Task: All of the data that follows is to be printed exactly, without pictures.

Supplied records:
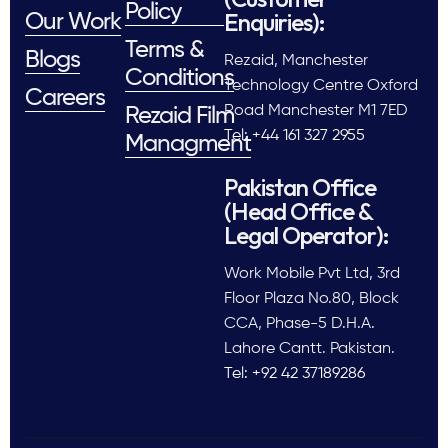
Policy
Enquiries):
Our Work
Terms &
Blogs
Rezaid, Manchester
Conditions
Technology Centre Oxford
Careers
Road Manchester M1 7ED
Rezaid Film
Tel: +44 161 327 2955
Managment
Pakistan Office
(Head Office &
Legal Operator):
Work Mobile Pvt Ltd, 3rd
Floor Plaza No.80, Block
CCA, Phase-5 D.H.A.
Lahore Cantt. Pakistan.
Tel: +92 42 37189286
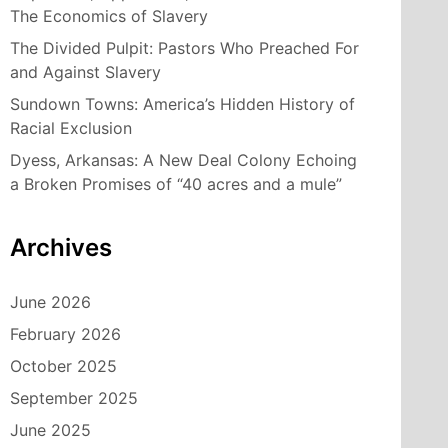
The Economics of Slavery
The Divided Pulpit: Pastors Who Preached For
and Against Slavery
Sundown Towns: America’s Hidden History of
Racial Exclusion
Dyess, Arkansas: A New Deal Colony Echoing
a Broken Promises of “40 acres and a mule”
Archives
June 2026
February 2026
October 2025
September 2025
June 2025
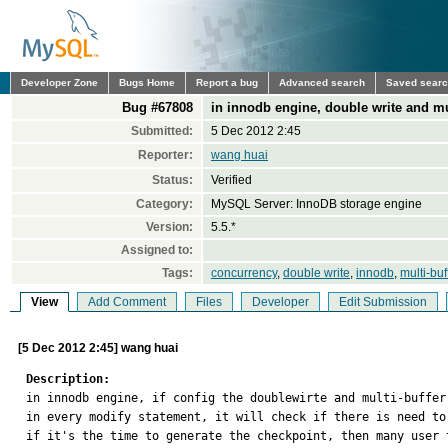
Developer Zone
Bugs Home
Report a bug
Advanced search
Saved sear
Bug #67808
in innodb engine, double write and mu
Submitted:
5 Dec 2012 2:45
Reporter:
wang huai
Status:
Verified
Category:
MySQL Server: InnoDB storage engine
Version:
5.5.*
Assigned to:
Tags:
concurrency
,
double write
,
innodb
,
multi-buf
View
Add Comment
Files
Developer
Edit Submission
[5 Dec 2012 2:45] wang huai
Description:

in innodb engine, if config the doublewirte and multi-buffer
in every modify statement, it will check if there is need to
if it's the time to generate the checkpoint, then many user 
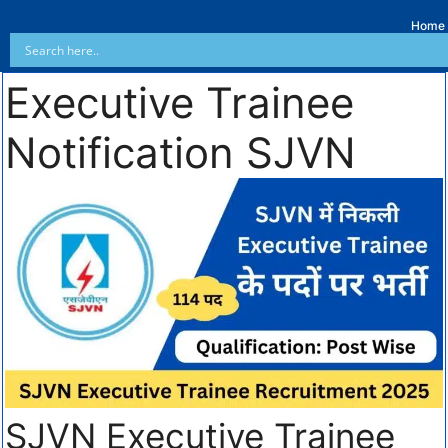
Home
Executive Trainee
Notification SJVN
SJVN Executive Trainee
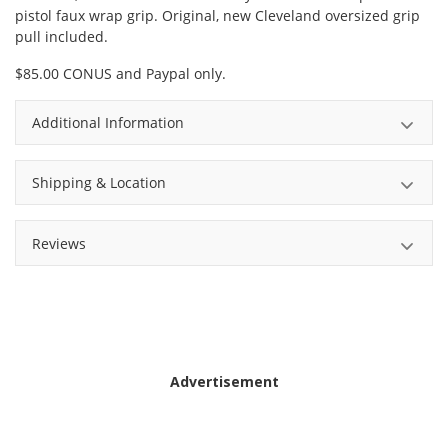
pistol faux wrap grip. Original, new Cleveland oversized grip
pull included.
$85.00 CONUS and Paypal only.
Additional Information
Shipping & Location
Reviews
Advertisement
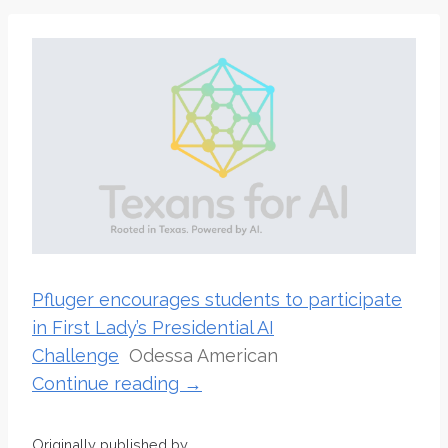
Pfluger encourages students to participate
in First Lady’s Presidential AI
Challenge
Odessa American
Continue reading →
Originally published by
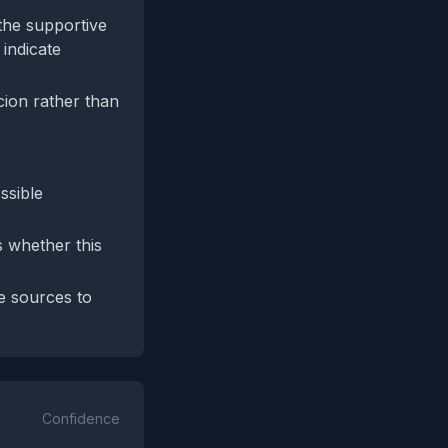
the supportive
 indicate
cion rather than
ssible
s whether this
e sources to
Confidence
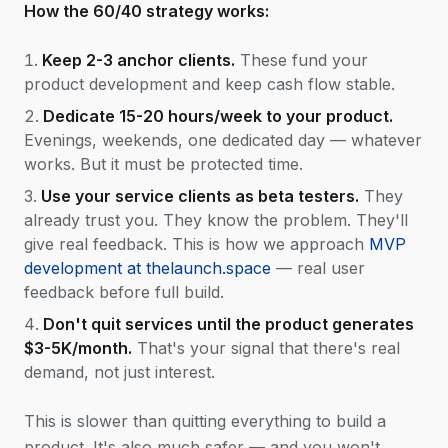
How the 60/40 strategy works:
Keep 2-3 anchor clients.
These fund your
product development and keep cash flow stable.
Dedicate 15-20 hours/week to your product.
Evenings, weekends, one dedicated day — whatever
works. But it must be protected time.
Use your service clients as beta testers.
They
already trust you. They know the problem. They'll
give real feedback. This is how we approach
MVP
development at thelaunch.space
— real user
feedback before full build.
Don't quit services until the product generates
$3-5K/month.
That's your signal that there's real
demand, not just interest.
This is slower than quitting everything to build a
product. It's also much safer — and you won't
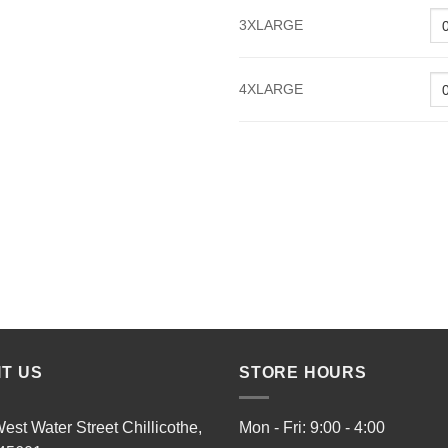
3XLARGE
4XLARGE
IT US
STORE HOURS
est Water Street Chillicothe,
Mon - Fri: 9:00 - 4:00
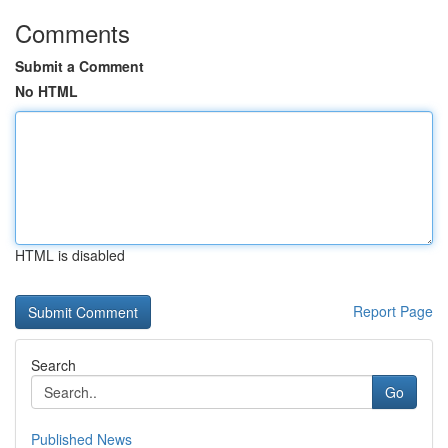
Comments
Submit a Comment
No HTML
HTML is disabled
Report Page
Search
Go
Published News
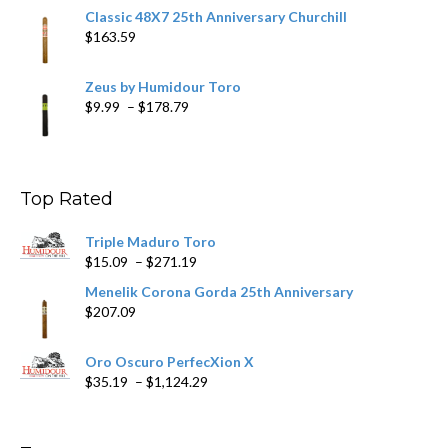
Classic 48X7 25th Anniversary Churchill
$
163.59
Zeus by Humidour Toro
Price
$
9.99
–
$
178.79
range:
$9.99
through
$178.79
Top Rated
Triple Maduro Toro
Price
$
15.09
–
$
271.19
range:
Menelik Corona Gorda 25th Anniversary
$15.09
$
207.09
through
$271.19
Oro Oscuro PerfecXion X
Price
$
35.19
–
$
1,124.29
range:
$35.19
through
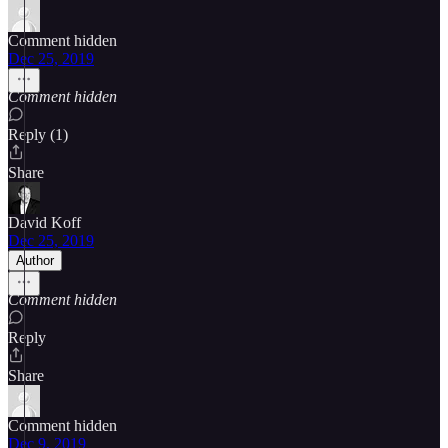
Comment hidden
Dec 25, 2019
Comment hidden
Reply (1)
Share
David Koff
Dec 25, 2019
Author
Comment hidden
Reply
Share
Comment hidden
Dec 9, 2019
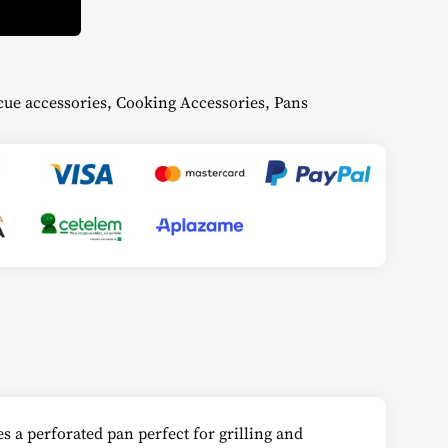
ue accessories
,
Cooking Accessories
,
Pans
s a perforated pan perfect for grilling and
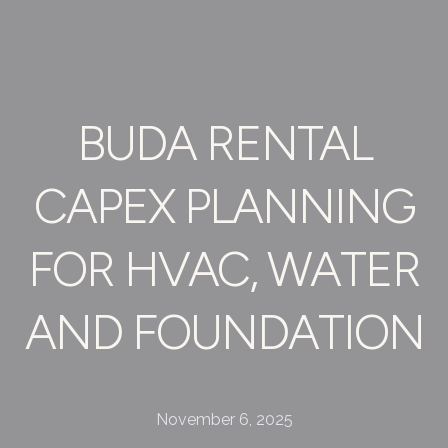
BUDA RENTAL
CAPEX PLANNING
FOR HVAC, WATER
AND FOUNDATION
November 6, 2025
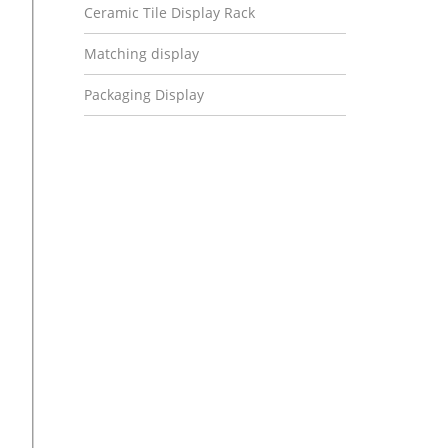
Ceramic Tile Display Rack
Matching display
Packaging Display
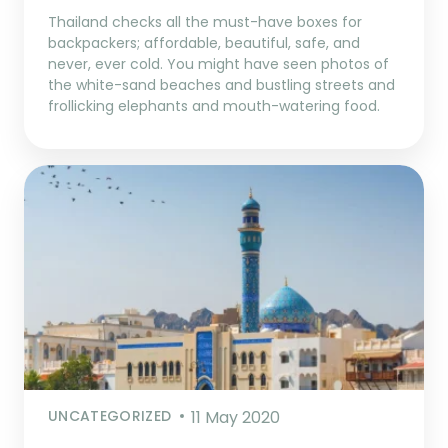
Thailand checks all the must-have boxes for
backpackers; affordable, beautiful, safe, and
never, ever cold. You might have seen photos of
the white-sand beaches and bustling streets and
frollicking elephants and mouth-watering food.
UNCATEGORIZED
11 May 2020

Exercise result:
Policy
Enquiries):
Our Work
Terms &
Blogs
Rezaid, Manchester
Conditions
Technology Centre Oxford
Careers
Road Manchester M1 7ED
Rezaid Film
Tel: +44 161 327 2955
Managment
Pakistan Office
(Head Office &
Legal Operator):
Work Mobile Pvt Ltd, 3rd
Floor Plaza No.80, Block
CCA, Phase-5 D.H.A.
Lahore Cantt. Pakistan.
Tel: +92 42 37189286
The Economics of Slavery
The Divided Pulpit: Pastors Who Preached For
and Against Slavery
Sundown Towns: America’s Hidden History of
Racial Exclusion
Dyess, Arkansas: A New Deal Colony Echoing
a Broken Promises of “40 acres and a mule”
Archives
June 2026
February 2026
October 2025
September 2025
June 2025
Developer Zone
Bugs Home
Report a bug
Advanced search
Saved sear
Bug #67808
in innodb engine, double write and mu
Submitted:
5 Dec 2012 2:45
Reporter:
wang huai
Status:
Verified
Category:
MySQL Server: InnoDB storage engine
Version:
5.5.*
Assigned to:
Tags:
concurrency
,
double write
,
innodb
,
multi-buf
View
Add Comment
Files
Developer
Edit Submission
[5 Dec 2012 2:45] wang huai
Description:

in innodb engine, if config the doublewirte and multi-buffer
in every modify statement, it will check if there is need to
if it's the time to generate the checkpoint, then many user 
Home
Executive Trainee
Notification SJVN
SJVN Executive Trainee
pistol faux wrap grip. Original, new Cleveland oversized grip
pull included.
$85.00 CONUS and Paypal only.
Additional Information
Shipping & Location
Reviews
Advertisement
Pfluger encourages students to participate
in First Lady’s Presidential AI
Challenge
Odessa American
Continue reading →
Originally published by
the supportive
 indicate
cion rather than
ssible
s whether this
e sources to
Confidence
How the 60/40 strategy works:
Keep 2-3 anchor clients.
These fund your
product development and keep cash flow stable.
Dedicate 15-20 hours/week to your product.
Evenings, weekends, one dedicated day — whatever
works. But it must be protected time.
Use your service clients as beta testers.
They
already trust you. They know the problem. They'll
give real feedback. This is how we approach
MVP
development at thelaunch.space
— real user
feedback before full build.
Don't quit services until the product generates
$3-5K/month.
That's your signal that there's real
demand, not just interest.
This is slower than quitting everything to build a
product. It's also much safer — and you won't
3XLARGE
4XLARGE
IT US
STORE HOURS
est Water Street Chillicothe,
Mon - Fri: 9:00 - 4:00
Comments
Submit a Comment
No HTML
HTML is disabled
Report Page
Search
Go
Published News
Classic 48X7 25th Anniversary Churchill
$
163.59
Zeus by Humidour Toro
Price
$
9.99
–
$
178.79
range:
$9.99
through
$178.79
Top Rated
Triple Maduro Toro
Price
$
15.09
–
$
271.19
range:
Menelik Corona Gorda 25th Anniversary
$15.09
$
207.09
through
$271.19
Oro Oscuro PerfecXion X
Price
$
35.19
–
$
1,124.29
range:
$35.19
through
Comment hidden
Dec 25, 2019
Comment hidden
Reply (1)
Share
David Koff
Dec 25, 2019
Author
Comment hidden
Reply
Share
Comment hidden
Dec 9, 2019
ue accessories
,
Cooking Accessories
,
Pans
s a perforated pan perfect for grilling and
BUDA RENTAL
CAPEX PLANNING
FOR HVAC, WATER
AND FOUNDATION
November 6, 2025
Ceramic Tile Display Rack
Matching display
Packaging Display
Thailand checks all the must-have boxes for
backpackers; affordable, beautiful, safe, and
never, ever cold. You might have seen photos of
the white-sand beaches and bustling streets and
frollicking elephants and mouth-watering food.
UNCATEGORIZED
11 May 2020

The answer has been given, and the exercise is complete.